CopyFail was not disclosed to Gentoo developer

CopyFail 未向 Gentoo 开发者披露

Message-ID: 87se8dgicq.fsf@gentoo.org
Date: Thu, 30 Apr 2026 05:52:37 +0100
From: Sam James sam@gentoo.org
Subject: Re: CVE-2026-31431: CopyFail: linux local privilege escalation

Eddie Chapman wrote:

So this is one of the worst make-me-root vulnerabilities in the kernel in recent times. I see that on the 11th of April 6.19.12 & 6.18.22 were released with the fix backported.

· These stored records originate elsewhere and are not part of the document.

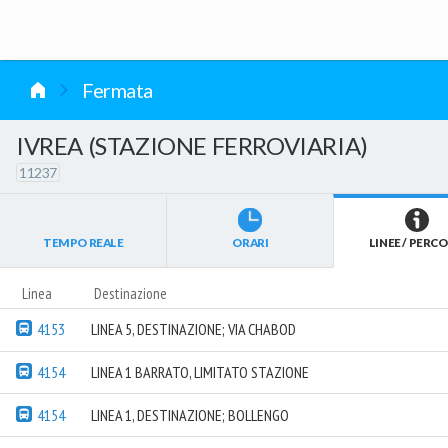
vai al contenuto
Fermata
IVREA (STAZIONE FERROVIARIA)
11237
TEMPO REALE
ORARI
LINEE / PERCO
Linea
Destinazione
4153
LINEA 5, DESTINAZIONE; VIA CHABOD
4154
LINEA 1 BARRATO, LIMITATO STAZIONE
4154
LINEA 1, DESTINAZIONE; BOLLENGO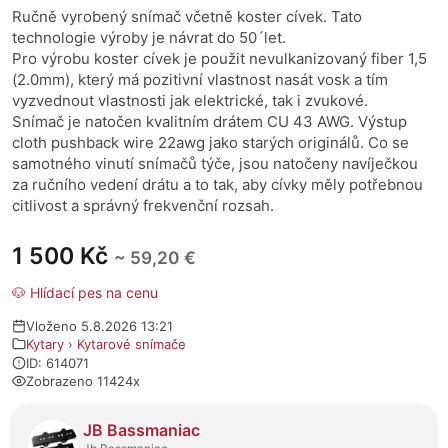
Ručně vyrobený snímač včetně koster cívek. Tato
technologie výroby je návrat do 50´let.
Pro výrobu koster cívek je použit nevulkanizovaný fiber 1,5
(2.0mm), který má pozitivní vlastnost nasát vosk a tím
vyzvednout vlastnosti jak elektrické, tak i zvukové.
Snímač je natočen kvalitním drátem CU 43 AWG. Výstup
cloth pushback wire 22awg jako starých originálů. Co se
samotného vinutí snímačů týče, jsou natočeny navíječkou
za ručního vedení drátu a to tak, aby cívky měly potřebnou
citlivost a správný frekvenční rozsah.
1 500 Kč
~ 59,20 €
🐶 Hlídací pes na cenu
Vloženo 5.8.2026 13:21
Kytary
›
Kytarové snímače
ID: 614071
Zobrazeno 11424x
O prodejci
JB Bassmaniac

Longterm 6.12, 6.6, 6.1, 5.15, 5.10 have not received the fix and I don’t see anything in the upstream stable queues yet as I write. My guess is backporting that far back is not as straightforward. As this was introduced in 2017 all those older kernels are affected, right? Or am I missing something?

Eddie Chapman 写道：

这是近期内核中最严重的“提权至 root”漏洞之一。我注意到 4 月 11 日发布的 6.19.12 和 6.18.22 版本已经回溯修复了该漏洞。

长期支持版本 6.12、6.6、6.1、5.15 和 5.10 尚未收到修复补丁，且在我撰写此邮件时，上游稳定版队列中也未见相关内容。我猜测向这些旧版本进行回溯并不简单。由于该漏洞是在 2017 年引入的，所有这些旧内核版本都受到影响，对吗？还是我漏掉了什么？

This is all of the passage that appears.